In some cases, patients have atrophy and depigmentation of the iris. In this situation, they say that the pathological process is localized in the region of the anterior dvuhmoliya.
Causes of the syndrome
Most often, Argyll-Robertson syndrome is observed in late syphilis. Such a pathology is most characteristic of the reduced form of this disease. By the way, it can also be observed in the early stages of this venereal disease.
It can not be said that the symptom of Argyll-Robertson is also observed with paralytic syndrome.
Experts argue that the development of the phenomenon in question is associated primarily with the defeat of the neuron (insertion) of the visual reflex to light. Also, this pathology may develop due to the increased sensitivity of the pupillary fibers to treponemal toxin.

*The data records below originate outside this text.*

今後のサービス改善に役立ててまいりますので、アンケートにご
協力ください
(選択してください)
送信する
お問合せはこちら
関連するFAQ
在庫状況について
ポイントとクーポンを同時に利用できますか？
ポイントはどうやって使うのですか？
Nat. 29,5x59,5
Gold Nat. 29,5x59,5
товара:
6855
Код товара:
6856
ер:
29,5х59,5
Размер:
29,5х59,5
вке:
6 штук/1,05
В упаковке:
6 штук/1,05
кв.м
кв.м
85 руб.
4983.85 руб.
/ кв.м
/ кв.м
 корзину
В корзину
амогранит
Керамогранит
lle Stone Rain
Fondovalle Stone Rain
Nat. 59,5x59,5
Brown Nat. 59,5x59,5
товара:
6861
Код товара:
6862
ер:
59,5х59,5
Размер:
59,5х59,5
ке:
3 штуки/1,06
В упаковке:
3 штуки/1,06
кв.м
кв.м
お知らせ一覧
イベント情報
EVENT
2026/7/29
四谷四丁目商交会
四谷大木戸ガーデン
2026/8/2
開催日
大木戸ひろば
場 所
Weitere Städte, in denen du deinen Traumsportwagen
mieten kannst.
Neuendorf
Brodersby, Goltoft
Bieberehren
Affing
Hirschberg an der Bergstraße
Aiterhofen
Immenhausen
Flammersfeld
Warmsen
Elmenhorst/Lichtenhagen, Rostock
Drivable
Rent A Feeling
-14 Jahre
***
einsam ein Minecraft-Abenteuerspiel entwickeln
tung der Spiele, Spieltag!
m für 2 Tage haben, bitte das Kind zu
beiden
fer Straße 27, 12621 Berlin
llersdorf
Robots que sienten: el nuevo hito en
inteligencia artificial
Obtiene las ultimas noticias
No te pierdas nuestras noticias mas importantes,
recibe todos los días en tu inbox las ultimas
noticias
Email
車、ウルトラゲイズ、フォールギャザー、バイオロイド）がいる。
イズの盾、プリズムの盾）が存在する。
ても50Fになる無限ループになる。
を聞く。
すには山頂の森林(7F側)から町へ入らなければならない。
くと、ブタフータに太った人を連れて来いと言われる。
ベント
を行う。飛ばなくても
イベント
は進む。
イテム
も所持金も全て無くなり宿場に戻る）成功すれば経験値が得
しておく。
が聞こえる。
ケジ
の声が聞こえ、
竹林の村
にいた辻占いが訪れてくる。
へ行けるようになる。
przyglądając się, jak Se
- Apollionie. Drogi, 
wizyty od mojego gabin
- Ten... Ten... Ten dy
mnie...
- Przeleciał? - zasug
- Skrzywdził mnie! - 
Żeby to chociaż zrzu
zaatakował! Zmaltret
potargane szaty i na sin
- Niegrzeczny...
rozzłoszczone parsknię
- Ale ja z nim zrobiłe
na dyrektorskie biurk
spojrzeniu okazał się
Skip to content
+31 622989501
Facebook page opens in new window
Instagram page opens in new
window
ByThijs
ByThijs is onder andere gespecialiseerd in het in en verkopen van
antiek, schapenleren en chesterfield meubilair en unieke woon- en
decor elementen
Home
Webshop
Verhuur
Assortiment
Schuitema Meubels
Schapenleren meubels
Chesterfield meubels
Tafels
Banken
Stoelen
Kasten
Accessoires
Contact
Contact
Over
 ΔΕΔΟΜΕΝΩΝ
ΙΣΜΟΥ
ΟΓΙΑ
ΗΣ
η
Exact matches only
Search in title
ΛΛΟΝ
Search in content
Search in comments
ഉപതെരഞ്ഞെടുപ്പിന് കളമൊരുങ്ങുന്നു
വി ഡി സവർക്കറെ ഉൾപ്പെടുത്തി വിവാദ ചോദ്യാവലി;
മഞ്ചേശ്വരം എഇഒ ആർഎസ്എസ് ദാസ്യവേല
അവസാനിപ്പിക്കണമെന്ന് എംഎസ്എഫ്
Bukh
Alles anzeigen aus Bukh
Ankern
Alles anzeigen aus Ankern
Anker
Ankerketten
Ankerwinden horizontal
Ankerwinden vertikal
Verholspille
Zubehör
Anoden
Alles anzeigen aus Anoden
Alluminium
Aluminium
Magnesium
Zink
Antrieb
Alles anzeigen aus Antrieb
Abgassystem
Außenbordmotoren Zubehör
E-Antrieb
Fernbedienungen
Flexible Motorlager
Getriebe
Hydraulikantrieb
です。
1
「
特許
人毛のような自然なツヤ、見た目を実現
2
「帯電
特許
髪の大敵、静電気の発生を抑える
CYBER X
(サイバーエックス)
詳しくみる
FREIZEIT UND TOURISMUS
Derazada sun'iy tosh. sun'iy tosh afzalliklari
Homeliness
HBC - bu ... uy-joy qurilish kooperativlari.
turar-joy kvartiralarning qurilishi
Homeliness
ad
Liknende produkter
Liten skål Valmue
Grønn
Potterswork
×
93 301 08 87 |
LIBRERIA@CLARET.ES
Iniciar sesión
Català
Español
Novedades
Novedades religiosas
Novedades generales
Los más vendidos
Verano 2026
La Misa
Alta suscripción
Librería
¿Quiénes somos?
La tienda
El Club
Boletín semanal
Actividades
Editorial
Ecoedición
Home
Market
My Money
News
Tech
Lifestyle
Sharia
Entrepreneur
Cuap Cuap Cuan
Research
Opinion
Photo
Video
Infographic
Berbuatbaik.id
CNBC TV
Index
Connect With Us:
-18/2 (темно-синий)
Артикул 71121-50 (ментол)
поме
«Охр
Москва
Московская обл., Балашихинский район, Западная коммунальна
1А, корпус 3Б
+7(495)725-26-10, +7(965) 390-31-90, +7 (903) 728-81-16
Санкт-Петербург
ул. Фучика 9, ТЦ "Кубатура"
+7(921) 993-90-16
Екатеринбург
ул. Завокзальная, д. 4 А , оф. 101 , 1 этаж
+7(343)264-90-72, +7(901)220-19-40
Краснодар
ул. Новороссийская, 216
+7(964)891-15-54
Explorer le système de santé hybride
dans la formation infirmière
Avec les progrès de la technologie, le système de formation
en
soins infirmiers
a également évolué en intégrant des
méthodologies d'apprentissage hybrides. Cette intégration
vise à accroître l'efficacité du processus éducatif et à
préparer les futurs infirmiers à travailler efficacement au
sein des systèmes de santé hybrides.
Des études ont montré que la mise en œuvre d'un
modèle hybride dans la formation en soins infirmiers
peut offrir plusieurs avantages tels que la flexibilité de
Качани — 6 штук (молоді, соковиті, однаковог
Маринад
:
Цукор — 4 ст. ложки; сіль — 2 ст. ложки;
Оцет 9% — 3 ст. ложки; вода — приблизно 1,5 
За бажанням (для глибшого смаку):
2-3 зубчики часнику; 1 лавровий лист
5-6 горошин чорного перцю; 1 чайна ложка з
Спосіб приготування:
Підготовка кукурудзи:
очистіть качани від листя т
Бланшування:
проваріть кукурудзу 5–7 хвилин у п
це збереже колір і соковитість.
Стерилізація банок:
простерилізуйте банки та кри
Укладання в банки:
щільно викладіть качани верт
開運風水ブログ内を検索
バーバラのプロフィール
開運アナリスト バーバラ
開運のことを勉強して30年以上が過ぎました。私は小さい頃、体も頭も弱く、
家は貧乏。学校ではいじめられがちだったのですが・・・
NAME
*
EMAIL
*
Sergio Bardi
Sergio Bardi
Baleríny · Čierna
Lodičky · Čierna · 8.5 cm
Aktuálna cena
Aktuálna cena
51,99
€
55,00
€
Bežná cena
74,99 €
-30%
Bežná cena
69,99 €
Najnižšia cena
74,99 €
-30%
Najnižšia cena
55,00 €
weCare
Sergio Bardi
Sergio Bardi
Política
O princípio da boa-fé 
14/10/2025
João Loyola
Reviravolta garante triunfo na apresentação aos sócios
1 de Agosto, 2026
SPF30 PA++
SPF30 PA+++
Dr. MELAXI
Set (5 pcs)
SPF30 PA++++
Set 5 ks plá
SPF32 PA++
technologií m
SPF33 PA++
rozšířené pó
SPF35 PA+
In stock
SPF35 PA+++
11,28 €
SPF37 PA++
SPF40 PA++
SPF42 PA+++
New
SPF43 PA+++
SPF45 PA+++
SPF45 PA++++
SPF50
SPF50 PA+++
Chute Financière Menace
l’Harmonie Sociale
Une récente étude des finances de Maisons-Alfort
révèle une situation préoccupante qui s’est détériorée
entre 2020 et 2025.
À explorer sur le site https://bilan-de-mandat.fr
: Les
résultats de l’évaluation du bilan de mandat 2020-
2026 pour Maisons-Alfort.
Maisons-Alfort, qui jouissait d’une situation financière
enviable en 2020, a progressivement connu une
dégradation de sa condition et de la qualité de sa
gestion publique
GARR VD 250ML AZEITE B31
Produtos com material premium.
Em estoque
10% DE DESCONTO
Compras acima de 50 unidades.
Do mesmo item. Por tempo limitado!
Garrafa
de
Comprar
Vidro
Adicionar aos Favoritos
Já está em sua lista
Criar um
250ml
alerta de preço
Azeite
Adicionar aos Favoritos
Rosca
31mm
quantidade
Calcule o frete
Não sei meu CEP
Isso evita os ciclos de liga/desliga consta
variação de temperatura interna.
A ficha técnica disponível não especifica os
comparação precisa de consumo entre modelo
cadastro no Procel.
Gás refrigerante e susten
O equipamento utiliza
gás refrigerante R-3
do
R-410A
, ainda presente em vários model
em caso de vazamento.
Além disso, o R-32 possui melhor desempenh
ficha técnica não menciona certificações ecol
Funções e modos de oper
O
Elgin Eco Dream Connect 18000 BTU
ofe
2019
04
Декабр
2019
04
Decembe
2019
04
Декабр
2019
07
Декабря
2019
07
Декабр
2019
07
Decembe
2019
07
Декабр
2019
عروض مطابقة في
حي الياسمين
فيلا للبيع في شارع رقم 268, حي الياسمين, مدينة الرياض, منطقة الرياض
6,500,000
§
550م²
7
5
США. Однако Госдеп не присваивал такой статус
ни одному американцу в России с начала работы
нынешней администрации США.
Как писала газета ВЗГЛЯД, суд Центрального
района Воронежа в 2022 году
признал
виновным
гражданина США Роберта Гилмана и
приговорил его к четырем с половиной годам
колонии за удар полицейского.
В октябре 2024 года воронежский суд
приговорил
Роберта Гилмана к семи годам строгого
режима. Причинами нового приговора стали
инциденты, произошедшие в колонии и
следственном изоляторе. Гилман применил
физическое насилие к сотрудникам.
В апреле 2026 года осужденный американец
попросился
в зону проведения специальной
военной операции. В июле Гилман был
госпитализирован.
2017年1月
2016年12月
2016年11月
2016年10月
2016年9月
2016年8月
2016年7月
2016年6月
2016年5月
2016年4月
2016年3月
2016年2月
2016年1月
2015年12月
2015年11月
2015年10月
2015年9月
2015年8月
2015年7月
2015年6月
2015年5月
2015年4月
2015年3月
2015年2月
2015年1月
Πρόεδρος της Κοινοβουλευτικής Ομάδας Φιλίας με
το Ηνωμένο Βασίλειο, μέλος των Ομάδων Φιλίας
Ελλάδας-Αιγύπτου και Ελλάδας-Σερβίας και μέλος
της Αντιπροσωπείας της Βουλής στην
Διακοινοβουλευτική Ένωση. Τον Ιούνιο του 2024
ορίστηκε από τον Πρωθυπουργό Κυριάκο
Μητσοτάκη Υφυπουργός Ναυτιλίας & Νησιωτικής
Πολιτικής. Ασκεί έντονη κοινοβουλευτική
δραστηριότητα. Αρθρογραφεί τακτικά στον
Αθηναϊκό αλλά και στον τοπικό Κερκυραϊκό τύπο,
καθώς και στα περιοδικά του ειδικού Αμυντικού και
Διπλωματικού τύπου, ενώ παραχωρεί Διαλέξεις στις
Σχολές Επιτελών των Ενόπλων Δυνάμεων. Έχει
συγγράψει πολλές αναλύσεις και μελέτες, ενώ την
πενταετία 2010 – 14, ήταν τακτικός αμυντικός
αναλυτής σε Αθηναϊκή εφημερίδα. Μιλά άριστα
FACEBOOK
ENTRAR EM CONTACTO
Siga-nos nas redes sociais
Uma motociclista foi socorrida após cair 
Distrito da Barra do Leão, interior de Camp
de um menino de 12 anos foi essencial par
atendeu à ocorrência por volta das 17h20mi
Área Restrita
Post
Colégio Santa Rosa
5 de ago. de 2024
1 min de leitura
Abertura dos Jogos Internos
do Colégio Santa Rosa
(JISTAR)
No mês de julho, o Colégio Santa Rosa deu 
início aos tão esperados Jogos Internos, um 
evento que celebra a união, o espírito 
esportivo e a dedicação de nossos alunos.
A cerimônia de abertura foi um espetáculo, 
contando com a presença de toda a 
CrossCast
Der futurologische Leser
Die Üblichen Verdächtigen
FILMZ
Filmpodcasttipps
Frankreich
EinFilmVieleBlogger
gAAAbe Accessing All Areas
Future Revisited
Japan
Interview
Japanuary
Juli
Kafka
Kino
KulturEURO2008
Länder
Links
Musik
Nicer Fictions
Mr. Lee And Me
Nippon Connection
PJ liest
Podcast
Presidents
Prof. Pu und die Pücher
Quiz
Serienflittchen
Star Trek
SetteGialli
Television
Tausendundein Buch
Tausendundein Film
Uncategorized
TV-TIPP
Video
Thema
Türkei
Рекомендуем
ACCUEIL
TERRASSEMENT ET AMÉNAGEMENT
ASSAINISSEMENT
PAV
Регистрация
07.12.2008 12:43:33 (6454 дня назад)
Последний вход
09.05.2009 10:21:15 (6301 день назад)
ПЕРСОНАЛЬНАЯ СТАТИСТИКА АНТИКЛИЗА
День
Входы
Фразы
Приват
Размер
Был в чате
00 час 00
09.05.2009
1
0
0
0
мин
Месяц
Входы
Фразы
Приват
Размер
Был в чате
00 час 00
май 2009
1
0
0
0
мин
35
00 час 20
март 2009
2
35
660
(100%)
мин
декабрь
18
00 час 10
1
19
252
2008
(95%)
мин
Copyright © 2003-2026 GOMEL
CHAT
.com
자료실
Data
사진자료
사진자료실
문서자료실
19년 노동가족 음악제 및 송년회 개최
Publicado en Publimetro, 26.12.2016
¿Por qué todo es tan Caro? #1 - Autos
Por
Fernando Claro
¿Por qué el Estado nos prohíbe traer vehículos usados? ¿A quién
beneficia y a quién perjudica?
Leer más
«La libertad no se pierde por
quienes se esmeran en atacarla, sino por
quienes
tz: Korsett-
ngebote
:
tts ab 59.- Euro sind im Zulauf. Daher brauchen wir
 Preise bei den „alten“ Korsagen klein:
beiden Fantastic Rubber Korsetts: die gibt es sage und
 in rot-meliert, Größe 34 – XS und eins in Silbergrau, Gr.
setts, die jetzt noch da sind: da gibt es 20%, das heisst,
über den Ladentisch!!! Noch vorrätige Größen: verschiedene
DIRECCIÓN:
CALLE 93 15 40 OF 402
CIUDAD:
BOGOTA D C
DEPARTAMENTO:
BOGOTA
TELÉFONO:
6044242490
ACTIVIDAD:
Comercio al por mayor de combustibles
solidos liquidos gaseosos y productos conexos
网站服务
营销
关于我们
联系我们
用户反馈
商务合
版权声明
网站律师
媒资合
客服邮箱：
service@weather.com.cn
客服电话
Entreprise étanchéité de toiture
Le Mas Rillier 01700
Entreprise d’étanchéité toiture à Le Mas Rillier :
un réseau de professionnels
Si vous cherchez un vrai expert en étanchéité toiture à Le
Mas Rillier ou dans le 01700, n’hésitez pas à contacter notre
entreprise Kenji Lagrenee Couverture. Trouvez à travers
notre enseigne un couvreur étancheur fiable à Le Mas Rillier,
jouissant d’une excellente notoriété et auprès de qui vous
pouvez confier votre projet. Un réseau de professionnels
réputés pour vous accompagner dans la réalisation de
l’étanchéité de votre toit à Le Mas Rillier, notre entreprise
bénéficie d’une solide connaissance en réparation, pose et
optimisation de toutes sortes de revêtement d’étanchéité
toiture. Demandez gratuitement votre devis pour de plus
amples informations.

In addition, Argyll-Robertson syndrome is often found in other diseases:
- multiple sclerosis;
- stem encephalitis;
- syringobulbia;
- diphtheria polyneuropathy;
- alcoholism;
- as well as after suffering ophthalmic or herpes zoster.
This symptom can be differentiated with Adie’s disease.
Why does the reverse Argyll-Robertson syndrome arise, which is characterized by the complete absence of pupil reaction to accommodation and convergence, as well as the preservation of the reaction to light? With regular consistency, the pathology in question is found in a disease such as epidemic encephalitis.
Syndrome treatment
Therapy of Argyll-Robertson syndrome is not carried out due to the fact that this is just a symptom of an internal disease. Therefore, all efforts to eliminate this pathology should be directed to the treatment of the underlying disease, in which this symptom is observed.
Thus, it is necessary to treat late or early syphilis, paralytic syndrome, multiple sclerosis, stem encephalitis, diphtheria polyneuropathy, syringobulbia, alcoholism and other listed diseases.